_TASK REQUIREMENTS_: Which lines below hold the word "service"? Copy all of them.

===== AVAILABLE DATA =====

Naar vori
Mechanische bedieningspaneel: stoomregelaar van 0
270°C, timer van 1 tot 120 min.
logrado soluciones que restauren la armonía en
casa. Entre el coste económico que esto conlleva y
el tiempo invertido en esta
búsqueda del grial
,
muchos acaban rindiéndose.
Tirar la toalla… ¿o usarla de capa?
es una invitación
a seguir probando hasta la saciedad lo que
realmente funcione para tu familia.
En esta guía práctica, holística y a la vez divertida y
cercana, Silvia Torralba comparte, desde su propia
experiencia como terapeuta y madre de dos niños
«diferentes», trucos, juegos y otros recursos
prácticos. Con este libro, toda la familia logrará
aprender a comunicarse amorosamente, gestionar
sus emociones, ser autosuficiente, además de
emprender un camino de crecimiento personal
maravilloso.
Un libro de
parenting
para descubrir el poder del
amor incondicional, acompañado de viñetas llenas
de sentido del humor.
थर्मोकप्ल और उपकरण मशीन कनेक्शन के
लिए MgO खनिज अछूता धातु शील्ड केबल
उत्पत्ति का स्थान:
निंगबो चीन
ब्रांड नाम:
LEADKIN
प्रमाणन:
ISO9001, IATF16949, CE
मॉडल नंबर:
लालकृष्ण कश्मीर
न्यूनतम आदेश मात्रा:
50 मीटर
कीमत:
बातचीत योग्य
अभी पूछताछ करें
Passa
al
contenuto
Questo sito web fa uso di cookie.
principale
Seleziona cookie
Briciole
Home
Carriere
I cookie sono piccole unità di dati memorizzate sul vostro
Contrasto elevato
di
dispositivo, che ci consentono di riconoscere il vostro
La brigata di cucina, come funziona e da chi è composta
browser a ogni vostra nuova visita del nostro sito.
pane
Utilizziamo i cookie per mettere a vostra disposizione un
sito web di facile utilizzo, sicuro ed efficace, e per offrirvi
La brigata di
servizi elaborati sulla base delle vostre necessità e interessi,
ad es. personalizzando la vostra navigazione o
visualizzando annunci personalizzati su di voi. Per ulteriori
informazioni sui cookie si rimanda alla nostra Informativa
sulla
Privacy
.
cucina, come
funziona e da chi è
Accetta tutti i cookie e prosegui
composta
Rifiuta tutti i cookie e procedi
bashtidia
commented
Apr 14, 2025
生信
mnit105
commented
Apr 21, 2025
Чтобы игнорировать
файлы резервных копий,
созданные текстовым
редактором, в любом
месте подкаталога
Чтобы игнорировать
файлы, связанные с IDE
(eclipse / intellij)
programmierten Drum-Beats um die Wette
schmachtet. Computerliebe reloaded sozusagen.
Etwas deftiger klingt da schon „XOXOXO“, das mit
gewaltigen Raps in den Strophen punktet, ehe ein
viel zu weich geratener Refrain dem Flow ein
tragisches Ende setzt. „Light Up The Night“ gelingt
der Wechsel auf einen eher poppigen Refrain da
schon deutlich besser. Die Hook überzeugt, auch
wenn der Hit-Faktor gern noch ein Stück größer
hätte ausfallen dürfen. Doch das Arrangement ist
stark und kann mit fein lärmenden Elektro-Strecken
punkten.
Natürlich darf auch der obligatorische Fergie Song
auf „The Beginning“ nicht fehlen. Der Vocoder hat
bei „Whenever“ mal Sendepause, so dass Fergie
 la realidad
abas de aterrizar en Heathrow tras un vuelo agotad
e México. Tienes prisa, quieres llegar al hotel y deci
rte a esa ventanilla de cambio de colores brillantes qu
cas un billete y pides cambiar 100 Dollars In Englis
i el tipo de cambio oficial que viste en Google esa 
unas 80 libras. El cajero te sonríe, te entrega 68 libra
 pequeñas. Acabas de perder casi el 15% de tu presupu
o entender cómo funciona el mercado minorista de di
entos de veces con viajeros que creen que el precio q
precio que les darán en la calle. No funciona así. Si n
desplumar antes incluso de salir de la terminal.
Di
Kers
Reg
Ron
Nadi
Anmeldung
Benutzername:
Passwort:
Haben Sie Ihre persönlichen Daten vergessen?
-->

=====
===== AVAILABLE DATA =====

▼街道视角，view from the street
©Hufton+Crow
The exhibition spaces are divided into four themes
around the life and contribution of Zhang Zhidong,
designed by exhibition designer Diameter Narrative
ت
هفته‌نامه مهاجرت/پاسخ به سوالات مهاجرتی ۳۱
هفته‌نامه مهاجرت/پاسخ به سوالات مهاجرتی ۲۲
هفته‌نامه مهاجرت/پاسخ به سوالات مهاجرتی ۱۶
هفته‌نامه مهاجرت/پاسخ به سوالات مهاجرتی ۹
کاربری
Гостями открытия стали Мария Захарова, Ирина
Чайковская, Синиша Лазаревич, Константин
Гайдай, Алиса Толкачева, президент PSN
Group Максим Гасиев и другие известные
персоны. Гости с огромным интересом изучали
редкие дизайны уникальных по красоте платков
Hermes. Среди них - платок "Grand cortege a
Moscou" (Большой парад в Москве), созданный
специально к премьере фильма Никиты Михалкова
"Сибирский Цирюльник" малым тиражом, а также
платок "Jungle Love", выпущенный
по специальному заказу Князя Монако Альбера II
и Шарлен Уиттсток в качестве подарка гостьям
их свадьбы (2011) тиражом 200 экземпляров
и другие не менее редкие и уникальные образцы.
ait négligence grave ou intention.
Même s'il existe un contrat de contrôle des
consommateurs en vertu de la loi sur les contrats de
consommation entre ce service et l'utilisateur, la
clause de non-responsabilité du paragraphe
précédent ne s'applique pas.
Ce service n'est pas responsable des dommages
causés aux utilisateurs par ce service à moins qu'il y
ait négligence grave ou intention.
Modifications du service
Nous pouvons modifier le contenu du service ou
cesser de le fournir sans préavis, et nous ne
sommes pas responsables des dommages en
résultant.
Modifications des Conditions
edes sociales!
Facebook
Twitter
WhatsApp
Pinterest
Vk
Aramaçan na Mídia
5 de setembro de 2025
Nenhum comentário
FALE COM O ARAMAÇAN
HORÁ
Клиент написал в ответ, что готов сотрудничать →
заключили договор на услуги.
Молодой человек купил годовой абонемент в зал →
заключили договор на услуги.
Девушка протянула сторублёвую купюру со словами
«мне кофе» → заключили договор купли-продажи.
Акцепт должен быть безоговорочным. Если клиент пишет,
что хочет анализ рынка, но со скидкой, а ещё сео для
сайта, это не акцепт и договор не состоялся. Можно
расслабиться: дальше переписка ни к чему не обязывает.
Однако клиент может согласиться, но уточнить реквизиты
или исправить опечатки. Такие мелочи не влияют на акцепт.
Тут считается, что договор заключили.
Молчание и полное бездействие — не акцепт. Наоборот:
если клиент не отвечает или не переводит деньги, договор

=====
===== AVAILABLE DATA =====

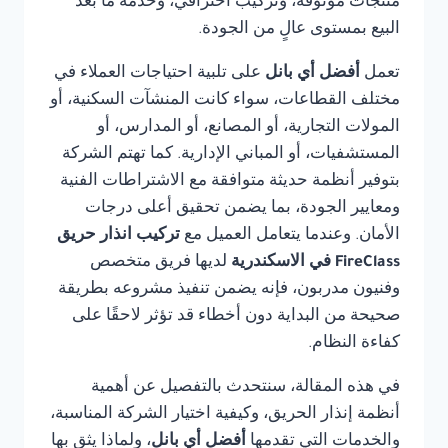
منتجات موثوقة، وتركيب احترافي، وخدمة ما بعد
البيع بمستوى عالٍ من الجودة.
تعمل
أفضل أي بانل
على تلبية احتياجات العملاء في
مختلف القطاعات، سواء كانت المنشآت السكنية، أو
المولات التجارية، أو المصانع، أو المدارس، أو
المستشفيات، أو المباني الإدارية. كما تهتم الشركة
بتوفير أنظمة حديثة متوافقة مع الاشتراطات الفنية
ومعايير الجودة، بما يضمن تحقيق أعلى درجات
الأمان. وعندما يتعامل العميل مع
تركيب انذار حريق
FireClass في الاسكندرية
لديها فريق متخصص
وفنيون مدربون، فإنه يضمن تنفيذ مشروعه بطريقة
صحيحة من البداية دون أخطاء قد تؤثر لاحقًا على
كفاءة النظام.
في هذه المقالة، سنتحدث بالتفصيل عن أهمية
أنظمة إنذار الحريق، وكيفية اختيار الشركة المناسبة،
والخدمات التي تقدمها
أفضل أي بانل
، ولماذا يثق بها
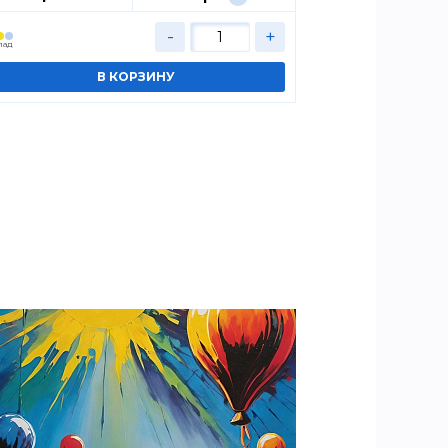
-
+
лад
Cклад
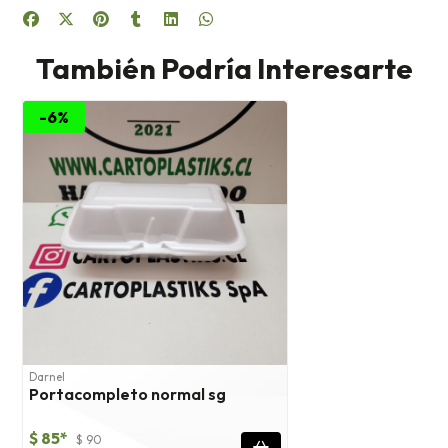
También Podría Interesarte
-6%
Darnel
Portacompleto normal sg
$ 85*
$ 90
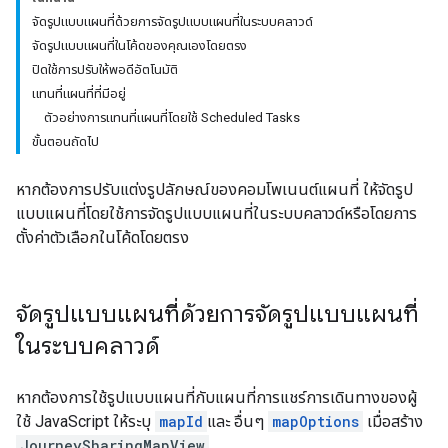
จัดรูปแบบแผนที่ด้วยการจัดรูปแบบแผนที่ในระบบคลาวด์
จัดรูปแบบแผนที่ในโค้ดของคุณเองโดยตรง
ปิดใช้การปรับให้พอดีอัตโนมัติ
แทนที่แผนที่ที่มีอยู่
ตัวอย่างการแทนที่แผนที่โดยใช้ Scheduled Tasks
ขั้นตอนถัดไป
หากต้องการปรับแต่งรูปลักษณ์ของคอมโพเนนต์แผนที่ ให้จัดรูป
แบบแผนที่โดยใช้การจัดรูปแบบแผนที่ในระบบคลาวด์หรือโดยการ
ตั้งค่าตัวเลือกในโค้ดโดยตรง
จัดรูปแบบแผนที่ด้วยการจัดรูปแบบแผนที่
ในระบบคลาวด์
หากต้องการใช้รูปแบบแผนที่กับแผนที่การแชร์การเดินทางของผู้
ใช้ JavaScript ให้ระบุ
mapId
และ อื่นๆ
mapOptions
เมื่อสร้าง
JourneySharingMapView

=====

_COMPLETED TASK_:
consommation entre ce service et l'utilisateur, la
Ce service n'est pas responsable des dommages
causés aux utilisateurs par ce service à moins qu'il y
Modifications du service
Nous pouvons modifier le contenu du service ou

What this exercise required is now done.